Based on their available cash, Peters and Cruthers initially hoped to provide hot meals to three or four warming centre locations. But after a simple Tweet asking for restaurant recommendations – which received a signal boost from Mo Amir, host of "This is Vancolour" – the pair found themselves flush with a steady stream of small donations.
Before they knew it, they had raised more than $3,000. Suddenly, they had enough to provide pizzas to 15 different warming centres and shelters.
When the phone unexpectedly rang at the Vancouver Odd Fellows Lodge, volunteer Walter Wells couldn't believe their luck.
The longtime service organization has been running a warming centre in partnership with the city for the last few years, and members have tried to go above and beyond – taking turns providing warm meals for the people spending the night whenever possible.
"They're famished, they're always hungry," Wells said of their guests. "The cold really sucks the energy out of you."
But on Wednesday night, there was no food to be served.
"We had nobody to cook a dinner," Wells said. "So when (Gabrielle) called me up, it was perfect."
Not long after, a delivery person arrived bearing 10 pizzas.

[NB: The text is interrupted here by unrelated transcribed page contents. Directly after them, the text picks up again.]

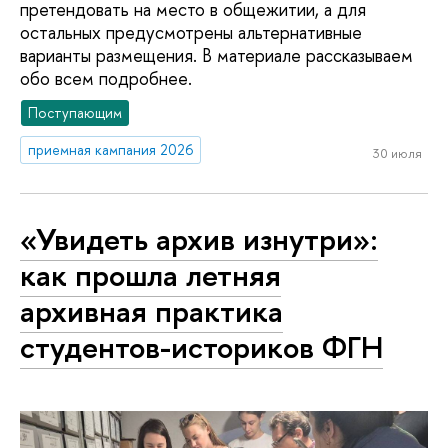
претендовать на место в общежитии, а для
остальных предусмотрены альтернативные
варианты размещения. В материале рассказываем
обо всем подробнее.
Поступающим
приемная кампания 2026
30 июля
«Увидеть архив изнутри»:
как прошла летняя
архивная практика
студентов-историков ФГН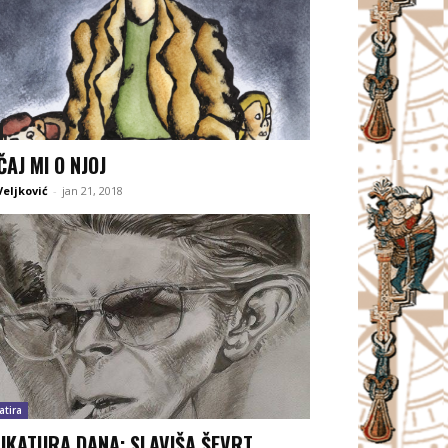
ČAJ MI O NJOJ
Veljković
-
jan 21, 2018
atira
IKATURA DANA: SLAVIŠA ŠEVRT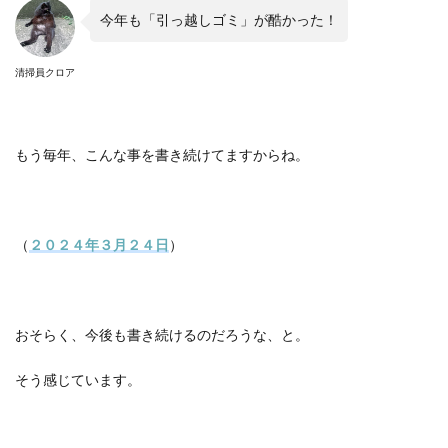
今年も「引っ越しゴミ」が酷かった！
清掃員クロア
もう毎年、こんな事を書き続けてますからね。
（
２０２４年３月２４日
）
おそらく、今後も書き続けるのだろうな、と。
そう感じています。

Others went to Aboriginal Front Door, Atira Women's Society, Cascades Church, Directions Youth Centre, Gathering Place, the Langara YMCA, Marpole Neighourhood House, Mount Pleasant Community Centre, Powell Street Gateway, Salvation Army Belkin House, the Vancouver Area Network of Drug Users and the West End Community Centre.

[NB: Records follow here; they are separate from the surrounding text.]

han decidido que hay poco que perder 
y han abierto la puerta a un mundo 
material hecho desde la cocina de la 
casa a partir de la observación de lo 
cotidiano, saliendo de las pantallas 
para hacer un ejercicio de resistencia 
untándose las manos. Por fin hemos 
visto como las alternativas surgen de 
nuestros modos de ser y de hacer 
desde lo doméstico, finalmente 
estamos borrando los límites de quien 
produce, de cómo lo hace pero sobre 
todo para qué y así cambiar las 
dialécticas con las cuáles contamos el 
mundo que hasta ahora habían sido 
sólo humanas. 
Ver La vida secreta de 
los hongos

Peters and Cruthers might have thought they were finished with the pizza drive after that, but the pizza drive wasn't finished with them.

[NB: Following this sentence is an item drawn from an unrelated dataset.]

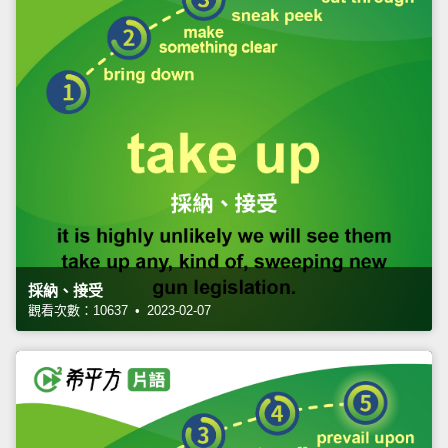
採納、接受
觀看次數：10637 • 2023-02-07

Money kept coming in on Thursday – including two donations of $500 a piece – so the pair ended up getting 57 more pies delivered to 10 locations. They also passed on donations of $250 each to Odd Fellows and two others organizations.
Peters couldn't have been happier with how the week unfolded, but her real hope is that the government steps up and provides more – more food, more shelters, more housing.
In the meantime, she encouraged anyone who feels the spark of human solidarity this holiday season to get involved somewhere close to home.
"Community is a verb, not just a noun," Peters said. "It's the act of doing. It's being present and making things happen in whatever way you can."